What finally compelled me to begin was listening to a podcast about memorization work that talked about what happens when we memorize a text — we take it inside ourselves and have access to its language in an intimate way. The words themselves; the cadence of the lines; the messages — these become part of us.
Religious families of course have their children memorize scripture for this reason. Our family’s faith practices are rather eclectic and lean toward agnosticism in beliefs, but we love poetry. And words in general. Almost every year since my husband and I were married in 2000, we have included a favorite poem in our annual winter card to friends and family. What would it be like if we got to know these poems — and others — even better?
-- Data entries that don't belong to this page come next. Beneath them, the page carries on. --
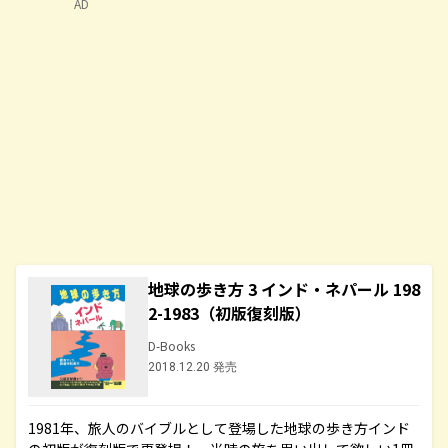
AD
地球の歩き方 3 インド・ネパール 198
2-1983（初版復刻版）
D-Books
2018.12.20 発売
1981年、旅人のバイブルとして登場した地球の歩き方インド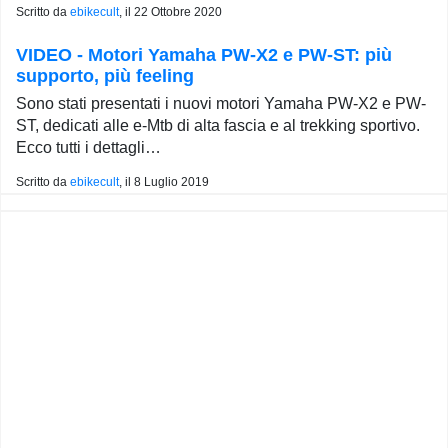
Scritto da
ebikecult
, il
22 Ottobre 2020
VIDEO - Motori Yamaha PW-X2 e PW-ST: più
supporto, più feeling
Sono stati presentati i nuovi motori Yamaha PW-X2 e PW-
ST, dedicati alle e-Mtb di alta fascia e al trekking sportivo.
Ecco tutti i dettagli…
Scritto da
ebikecult
, il
8 Luglio 2019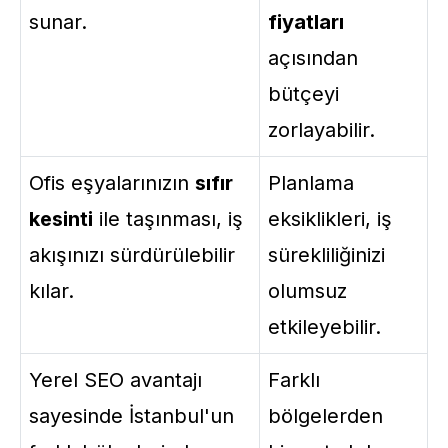
sunar.
fiyatları
açısından
bütçeyi
zorlayabilir.
Ofis eşyalarınızın
sıfır
Planlama
kesinti
ile taşınması, iş
eksiklikleri, iş
akışınızı sürdürülebilir
sürekliliğinizi
kılar.
olumsuz
etkileyebilir.
Yerel SEO avantajı
Farklı
sayesinde İstanbul'un
bölgelerden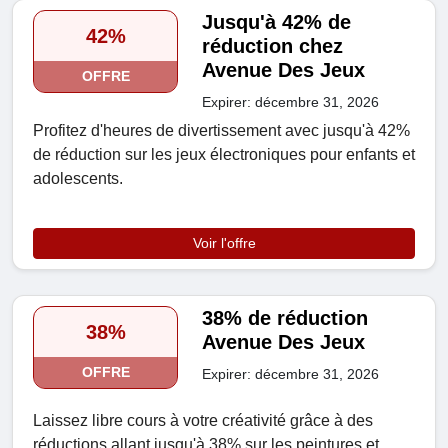
Jusqu'à 42% de
42%
réduction chez
Avenue Des Jeux
OFFRE
Expirer: décembre 31, 2026
Profitez d'heures de divertissement avec jusqu'à 42%
de réduction sur les jeux électroniques pour enfants et
adolescents.
Voir l'offre
38% de réduction
38%
Avenue Des Jeux
OFFRE
Expirer: décembre 31, 2026
Laissez libre cours à votre créativité grâce à des
réductions allant jusqu'à 38% sur les peintures et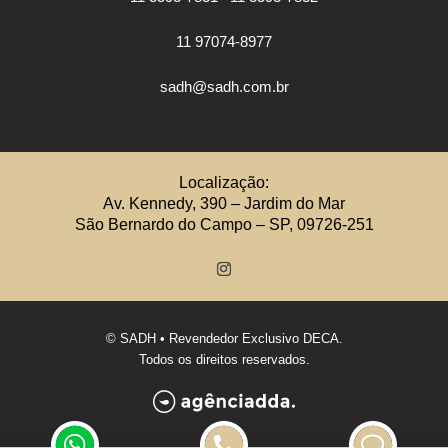
11 97074-8977
sadh@sadh.com.br
Localização:
Av. Kennedy, 390 – Jardim do Mar
São Bernardo do Campo – SP, 09726-251
©
SADH
• Revendedor Exclusivo DECA.
Todos os direitos reservados.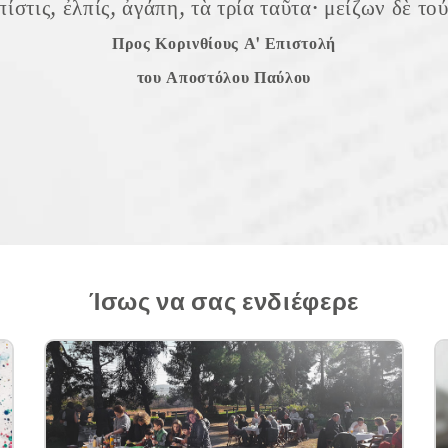
πίστις, ἐλπίς, ἀγάπη, τὰ τρία ταῦτα· μείζων δὲ το
Προς Κορινθίους Α' Επιστολή
του Αποστόλου Παύλου
Ίσως να σας ενδιέφερε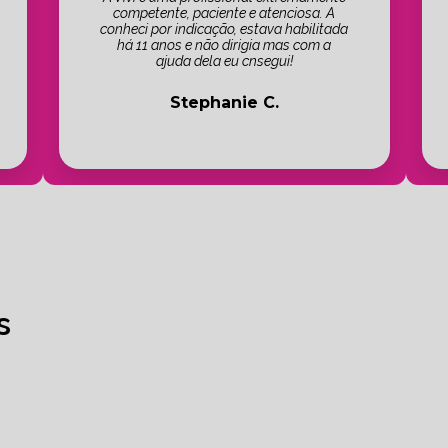
competente, paciente e atenciosa. A
conheci por indicação, estava habilitada
há 11 anos e não dirigia mas com a
ajuda dela eu cnsegui!
Stephanie C.
s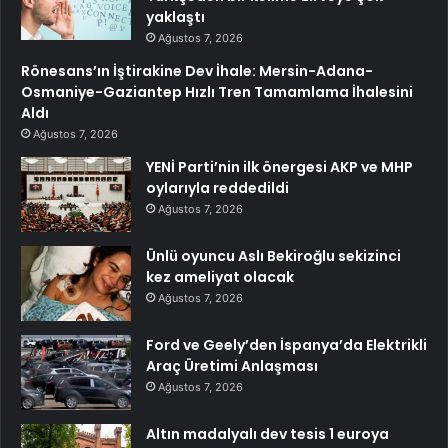
yaklaştı
Ağustos 7, 2026
Rönesans’ın İştirakine Dev İhale: Mersin-Adana-
Osmaniye-Gaziantep Hızlı Tren Tamamlama İhalesini
Aldı
Ağustos 7, 2026
YENİ Parti’nin ilk önergesi AKP ve MHP
oylarıyla reddedildi
Ağustos 7, 2026
Ünlü oyuncu Aslı Bekiroğlu sekizinci
kez ameliyat olacak
Ağustos 7, 2026
Ford ve Geely’den İspanya’da Elektrikli
Araç Üretimi Anlaşması
Ağustos 7, 2026
Altın madalyalı dev tesis 1 euroya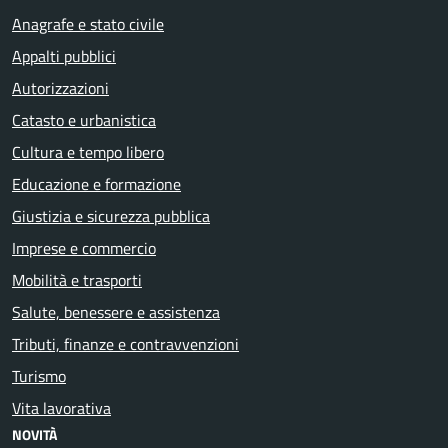
Anagrafe e stato civile
Appalti pubblici
Autorizzazioni
Catasto e urbanistica
Cultura e tempo libero
Educazione e formazione
Giustizia e sicurezza pubblica
Imprese e commercio
Mobilità e trasporti
Salute, benessere e assistenza
Tributi, finanze e contravvenzioni
Turismo
Vita lavorativa
NOVITÀ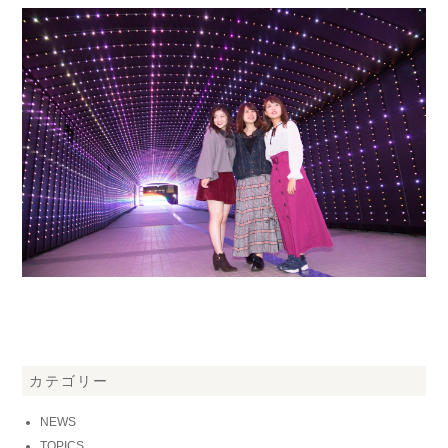
カテゴリー
NEWS
TOPICS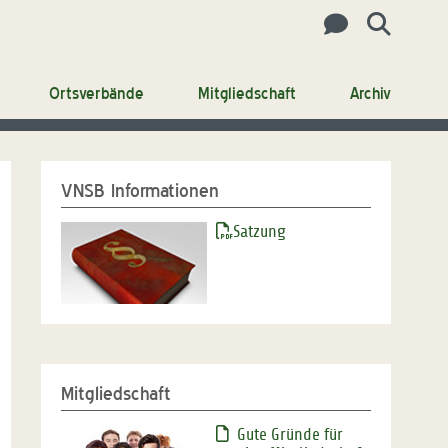
Ortsverbände
Mitgliedschaft
Archiv
VNSB Informationen
Satzung
Mitgliedschaft
Gute Gründe für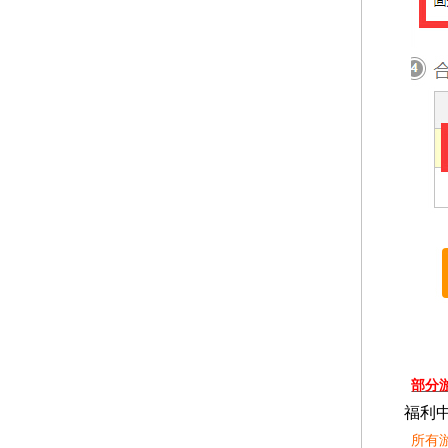
部分
福利
所有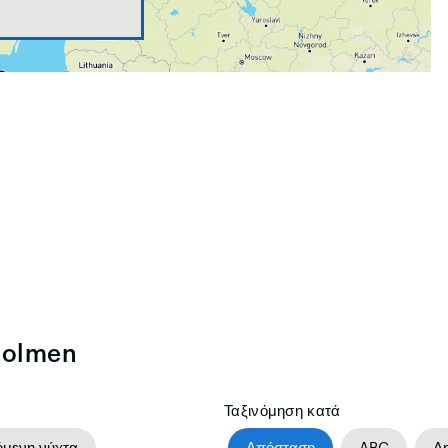
tholmen
Ταξινόμηση κατά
So, I pulled together some of our long-time favorites and we began memorizing all together after dinner each night. It turns out that it’s not that mysterious or difficult! We simply add two or so more lines each night to what we’ve already learned. We begin by reviewing the earlier parts of the poem, each of us taking turns either reciting or holding the poem itself (I put the poems we are learning and have learned in a little three-ring binder so they’re easily accessible). Then we learn two more lines: one person reads each line aloud, and we repeat. We do regularly revisit older poems too, in order to keep them in our mind.
The experience has been so fulfilling. There’s something amazing about hearing our children recite, from memory, the eloquent wise words of our favorite poets and writers. And, I love having these words in my heart too!
In time, we hope to work up to much longer pieces, including quotes and speeches. What I’ve recorded here are the texts we’ve memorized, in order that we chose them. While I think this is a fabulous collection because it’s meaningful to me, I encourage each family to find texts that are meaningful to them, whether that be holy words from their faith tradition or favorite poems.